## WHAT TO PRODUCE
Show all lines from the data that include the word "Предложение".

## Stored data entries
--*--

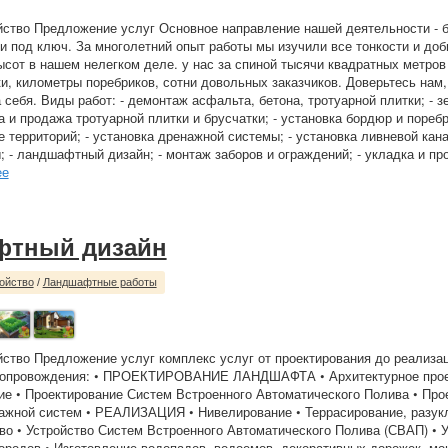
йство Предложение услуг Основное направление нашей деятельности - 
и под ключ. За многолетний опыт работы мы изучили все тонкости и до
сот в нашем нелегком деле. у нас за спиной тысячи квадратных метров
и, километры поребриков, сотни довольных заказчиков. Доверьтесь нам
 себя. Виды работ: - демонтаж асфальта, бетона, тротуарной плитки; - 
а и продажа тротуарной плитки и брусчатки; - установка бордюр и поребр
 территорий; - установка дренажной системы; - установка ливневой кана
; - ландшафтный дизайн; - монтаж заборов и ограждений; - укладка и пр
ее
фтный дизайн
ойство
/
Ландшафтные работы
йство Предложение услуг комплекс услуг от проектирования до реализа
опровождения: • ПРОЕКТИРОВАНИЕ ЛАНДШАФТА • Архитектурное проек
е • Проектирование Систем Встроенного Автоматического Полива • Про
ажной систем • РЕАЛИЗАЦИЯ • Нивелирование • Террасирование, разук
во • Устройство Систем Встроенного Автоматического Полива (СВАП) • 
ородов • Изготовление водопадов, водоемов, декоративных дорожек, мо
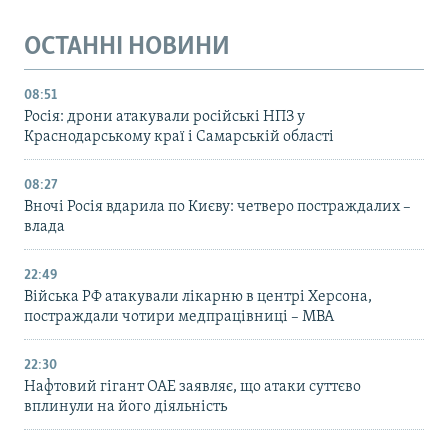
ОСТАННІ НОВИНИ
08:51
Росія: дрони атакували російські НПЗ у
Краснодарському краї і Самарській області
08:27
Вночі Росія вдарила по Києву: четверо постраждалих –
влада
22:49
Війська РФ атакували лікарню в центрі Херсона,
постраждали чотири медпрацівниці – МВА
22:30
Нафтовий гігант ОАЕ заявляє, що атаки суттєво
вплинули на його діяльність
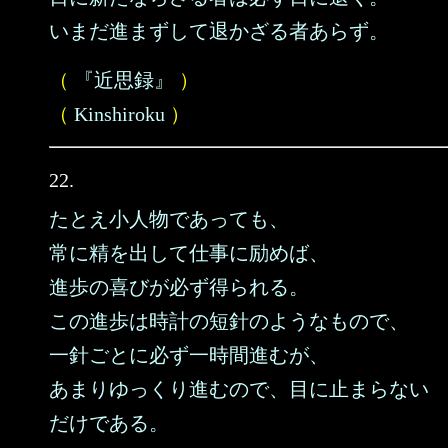
いまだ進まずして退かざる者あらず。
（
『近思録』
）
（
Kinshiroku
）
22.
たとえ小人物であっても、
常に精を出して仕事に励めば、
進歩の喜びが必ず得られる。
この進歩は時計の短針のようなもので、
一針ごとに必ず一時間進むが、
あまりゆっくり進むので、目に止まらない
だけである。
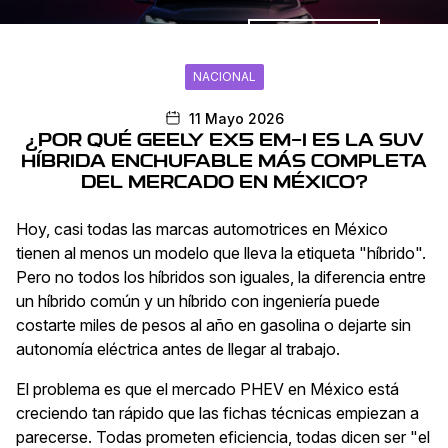
Promociones
NACIONAL
11 Mayo 2026
¿POR QUÉ GEELY EX5 EM-I ES LA SUV
HÍBRIDA ENCHUFABLE MÁS COMPLETA
DEL MERCADO EN MÉXICO?
Hoy, casi todas las marcas automotrices en México
tienen al menos un modelo que lleva la etiqueta "híbrido".
Pero no todos los híbridos son iguales, la diferencia entre
un híbrido común y un híbrido con ingeniería puede
costarte miles de pesos al año en gasolina o dejarte sin
autonomía eléctrica antes de llegar al trabajo.
El problema es que el mercado PHEV en México está
creciendo tan rápido que las fichas técnicas empiezan a
parecerse. Todas prometen eficiencia, todas dicen ser "el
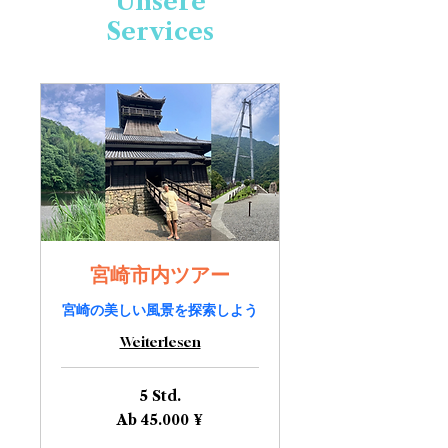
Unsere
Services
宮崎市内ツアー
宮崎の美しい風景を探索しよう
Weiterlesen
5 Std.
Ab
Ab 45.000 ¥
45.000
Japanische
Yen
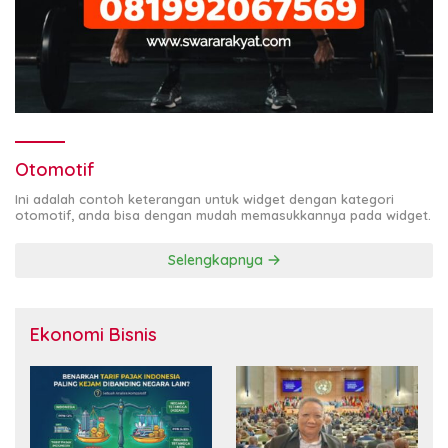
Otomotif
Ini adalah contoh keterangan untuk widget dengan kategori
otomotif, anda bisa dengan mudah memasukkannya pada widget.
Selengkapnya
Ekonomi Bisnis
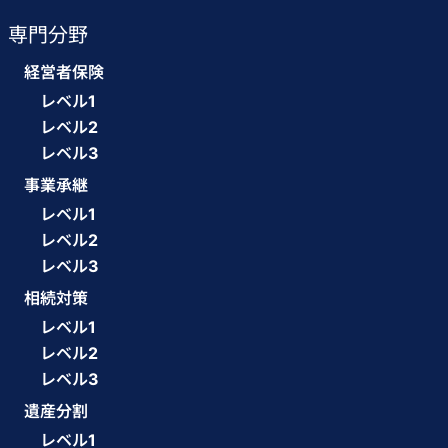
専門分野
経営者保険
レベル1
レベル2
レベル3
事業承継
レベル1
レベル2
レベル3
相続対策
レベル1
レベル2
レベル3
遺産分割
レベル1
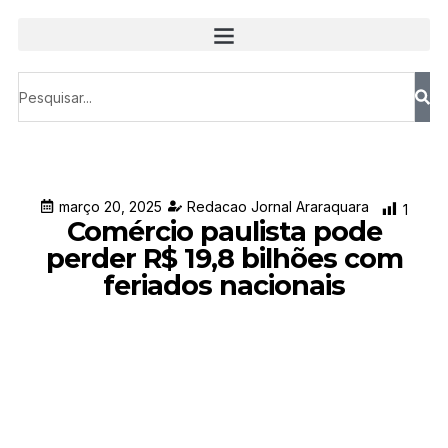
março 20, 2025
Redacao Jornal Araraquara
1
Comércio paulista pode
perder R$ 19,8 bilhões com
feriados nacionais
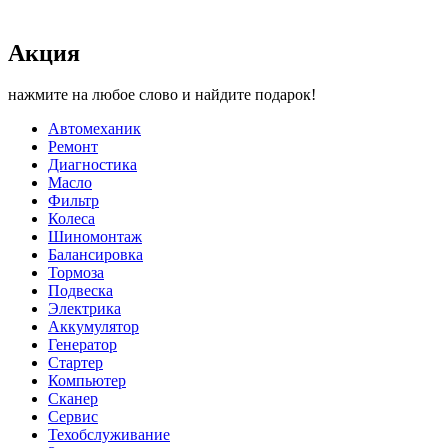
Акция
нажмите на любое слово и найдите подарок!
Автомеханик
Ремонт
Диагностика
Масло
Фильтр
Колеса
Шиномонтаж
Балансировка
Тормоза
Подвеска
Электрика
Аккумулятор
Генератор
Стартер
Компьютер
Сканер
Сервис
Техобслуживание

--*--

## RESULT
йство Предложение услуг Основное направление нашей деятельности - 
йство Предложение услуг комплекс услуг от проектирования до реализа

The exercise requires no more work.